Key-value store operations
The key-value store API implements comprehensive validation and access control through
type safety through schema validation,
access control via locking mechanisms, and
resource cleanup through handle management.
Constructor API
The Constructor API provides methods for creating and initializing new key-value stores with proper schema validation and type safety controls.
KEY_VALUE_STORE_NEW
This creates a new key-value store with schema validation.
The following security controls are in place:
Schema validation
It validates the provided schema with built-in validation rules before store creation and prevents invalid schemas from being used.
Type safety
It validates generic type substitutions against schema and ensures type safety across all store operations.
Handle API
The Handle API manages the lifecycle of key-value store entries through controlled access mechanisms, including opening entries with appropriate locks and proper cleanup of resources.
KEY_VALUE_STORE_OPEN_ENTRY
This opens a key-value entry with appropriate locking.

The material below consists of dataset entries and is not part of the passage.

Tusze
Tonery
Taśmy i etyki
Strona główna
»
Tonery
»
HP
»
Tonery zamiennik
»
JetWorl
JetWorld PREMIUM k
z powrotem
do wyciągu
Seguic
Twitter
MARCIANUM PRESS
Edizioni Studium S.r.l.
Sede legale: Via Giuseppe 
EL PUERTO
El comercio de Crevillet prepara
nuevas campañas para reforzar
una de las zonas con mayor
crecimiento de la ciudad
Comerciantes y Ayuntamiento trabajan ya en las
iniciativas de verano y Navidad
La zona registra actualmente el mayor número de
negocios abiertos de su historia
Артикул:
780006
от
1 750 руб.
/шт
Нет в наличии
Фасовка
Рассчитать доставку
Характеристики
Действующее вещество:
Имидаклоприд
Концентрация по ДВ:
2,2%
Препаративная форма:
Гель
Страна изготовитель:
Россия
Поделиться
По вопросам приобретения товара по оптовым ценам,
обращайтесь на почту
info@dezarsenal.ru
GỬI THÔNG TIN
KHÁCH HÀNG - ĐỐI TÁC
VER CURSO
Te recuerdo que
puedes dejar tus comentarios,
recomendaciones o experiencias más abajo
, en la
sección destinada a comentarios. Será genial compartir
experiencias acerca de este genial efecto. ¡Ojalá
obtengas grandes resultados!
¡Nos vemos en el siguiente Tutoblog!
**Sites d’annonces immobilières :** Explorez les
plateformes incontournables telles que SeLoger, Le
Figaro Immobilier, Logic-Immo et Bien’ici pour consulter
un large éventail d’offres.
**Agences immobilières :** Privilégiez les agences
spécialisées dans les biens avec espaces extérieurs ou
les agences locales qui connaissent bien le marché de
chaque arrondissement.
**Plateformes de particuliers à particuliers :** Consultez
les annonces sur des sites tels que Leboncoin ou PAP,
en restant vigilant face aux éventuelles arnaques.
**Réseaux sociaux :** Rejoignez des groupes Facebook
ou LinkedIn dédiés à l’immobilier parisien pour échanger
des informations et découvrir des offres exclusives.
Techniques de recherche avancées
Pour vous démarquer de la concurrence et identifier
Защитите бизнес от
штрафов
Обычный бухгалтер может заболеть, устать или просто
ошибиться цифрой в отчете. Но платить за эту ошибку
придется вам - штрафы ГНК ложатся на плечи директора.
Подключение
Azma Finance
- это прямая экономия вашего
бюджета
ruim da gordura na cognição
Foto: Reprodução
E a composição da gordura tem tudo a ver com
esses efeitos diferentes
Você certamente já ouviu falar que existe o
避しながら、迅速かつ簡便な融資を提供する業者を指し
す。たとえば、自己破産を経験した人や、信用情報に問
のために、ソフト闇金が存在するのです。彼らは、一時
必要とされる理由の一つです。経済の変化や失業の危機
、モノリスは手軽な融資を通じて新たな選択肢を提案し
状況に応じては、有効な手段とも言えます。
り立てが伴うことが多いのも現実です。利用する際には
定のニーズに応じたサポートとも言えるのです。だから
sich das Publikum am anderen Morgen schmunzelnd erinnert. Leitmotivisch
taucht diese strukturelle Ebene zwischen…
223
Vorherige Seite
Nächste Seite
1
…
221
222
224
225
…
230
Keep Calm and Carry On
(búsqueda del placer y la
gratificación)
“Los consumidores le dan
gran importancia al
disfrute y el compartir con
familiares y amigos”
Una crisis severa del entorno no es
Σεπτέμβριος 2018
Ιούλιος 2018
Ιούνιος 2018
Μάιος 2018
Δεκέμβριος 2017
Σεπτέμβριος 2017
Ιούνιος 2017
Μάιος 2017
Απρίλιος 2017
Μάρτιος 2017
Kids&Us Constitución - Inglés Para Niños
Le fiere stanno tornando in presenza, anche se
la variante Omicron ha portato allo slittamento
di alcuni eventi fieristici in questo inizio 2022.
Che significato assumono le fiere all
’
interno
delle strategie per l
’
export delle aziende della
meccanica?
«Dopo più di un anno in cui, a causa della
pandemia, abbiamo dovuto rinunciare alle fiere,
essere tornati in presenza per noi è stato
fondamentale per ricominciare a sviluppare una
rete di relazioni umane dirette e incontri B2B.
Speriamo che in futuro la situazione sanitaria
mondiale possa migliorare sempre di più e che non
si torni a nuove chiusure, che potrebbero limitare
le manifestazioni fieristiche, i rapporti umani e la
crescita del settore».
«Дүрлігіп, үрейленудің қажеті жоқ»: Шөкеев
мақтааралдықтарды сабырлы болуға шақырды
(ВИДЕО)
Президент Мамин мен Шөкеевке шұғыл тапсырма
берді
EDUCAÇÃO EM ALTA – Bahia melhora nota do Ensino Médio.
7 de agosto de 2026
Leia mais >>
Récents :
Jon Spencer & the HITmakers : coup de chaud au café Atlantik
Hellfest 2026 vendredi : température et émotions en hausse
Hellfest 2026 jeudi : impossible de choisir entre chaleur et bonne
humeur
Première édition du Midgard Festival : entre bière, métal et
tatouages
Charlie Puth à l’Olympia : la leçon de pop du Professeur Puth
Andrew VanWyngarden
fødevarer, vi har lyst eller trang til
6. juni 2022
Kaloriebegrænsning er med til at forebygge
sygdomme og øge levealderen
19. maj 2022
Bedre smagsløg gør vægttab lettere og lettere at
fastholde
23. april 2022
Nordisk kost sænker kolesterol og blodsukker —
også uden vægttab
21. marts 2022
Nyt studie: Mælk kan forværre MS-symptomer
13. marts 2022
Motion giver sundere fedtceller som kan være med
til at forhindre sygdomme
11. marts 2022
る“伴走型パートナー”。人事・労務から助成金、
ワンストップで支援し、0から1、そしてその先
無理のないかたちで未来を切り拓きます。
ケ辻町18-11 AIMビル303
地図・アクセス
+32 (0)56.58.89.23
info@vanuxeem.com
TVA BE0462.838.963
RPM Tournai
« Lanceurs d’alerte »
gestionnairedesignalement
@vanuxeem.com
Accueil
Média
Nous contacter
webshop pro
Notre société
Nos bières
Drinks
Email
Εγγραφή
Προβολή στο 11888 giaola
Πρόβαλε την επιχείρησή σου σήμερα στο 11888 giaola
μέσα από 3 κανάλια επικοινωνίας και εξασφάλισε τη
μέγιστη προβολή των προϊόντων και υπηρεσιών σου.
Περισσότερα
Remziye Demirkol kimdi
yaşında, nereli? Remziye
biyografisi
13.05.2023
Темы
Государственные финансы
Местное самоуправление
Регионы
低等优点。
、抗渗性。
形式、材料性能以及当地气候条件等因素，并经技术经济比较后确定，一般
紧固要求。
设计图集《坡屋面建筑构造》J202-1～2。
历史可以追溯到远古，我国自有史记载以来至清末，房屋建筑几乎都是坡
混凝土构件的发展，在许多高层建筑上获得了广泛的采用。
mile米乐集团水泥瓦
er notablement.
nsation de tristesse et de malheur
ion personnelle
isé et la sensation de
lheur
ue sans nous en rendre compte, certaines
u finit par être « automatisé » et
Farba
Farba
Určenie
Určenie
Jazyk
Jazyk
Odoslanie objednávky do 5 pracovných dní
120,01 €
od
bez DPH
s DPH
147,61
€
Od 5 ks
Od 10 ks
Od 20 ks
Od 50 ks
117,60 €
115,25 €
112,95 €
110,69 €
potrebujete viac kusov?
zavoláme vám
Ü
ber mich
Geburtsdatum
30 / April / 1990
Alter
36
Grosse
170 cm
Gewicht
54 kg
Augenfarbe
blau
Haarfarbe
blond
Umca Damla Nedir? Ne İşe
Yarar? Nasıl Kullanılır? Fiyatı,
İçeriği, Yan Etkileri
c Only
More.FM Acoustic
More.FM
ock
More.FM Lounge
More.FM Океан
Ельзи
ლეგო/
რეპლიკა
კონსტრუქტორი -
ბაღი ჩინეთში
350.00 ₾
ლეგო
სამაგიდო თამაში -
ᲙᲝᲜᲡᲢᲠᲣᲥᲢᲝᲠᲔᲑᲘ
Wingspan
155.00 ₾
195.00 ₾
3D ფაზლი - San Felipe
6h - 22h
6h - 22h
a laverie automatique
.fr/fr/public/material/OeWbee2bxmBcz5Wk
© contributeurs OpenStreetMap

The key safeguards include the following:
Type verification
It verifies the type of the node before accessing it to prevent type-confusion attacks.
Lock-flag validation
It validates lock flags against allowed operations. This prevents internal lock flags from being used in the user-facing API, which could lead to unintended behavior.
Key schema validation
It validates the key against the store's schema before access.
Lock-status checks
It checks the lock status before granting write access, preventing write access to locked entries. This enables implementation of write-once semantics.
KEY_VALUE_ENTRY_CLOSE
This manages entry-handle cleanup.
Entry API
The Entry API allows the reading and writing of key-value store entries.
KEY_VALUE_ENTRY_READ
/ KEY_VALUE_ENTRY_WRITE
These control read/write access to entries.
The following are the key protections:
Lock validation
It verifies the appropriate lock type for an operation and prevents handle type-confusion attacks.
Write-permission check
It validates write permissions before modification and enforces proper access control.
Schema validation on write
It validates written data against a store schema and prevents invalid data corruption from entering the store.
KEY_VALUE_ENTRY_REMOVE
/ KEY_VALUE_STORE_REMOVE_ENTRY
The first method removes an already opened entry, whereas the latter removes an entry from the store by a (node, key)
pair reference.
There is one main security control:
Write-lock requirement
It requires a write lock for removal and prevents immutable entries from being deleted.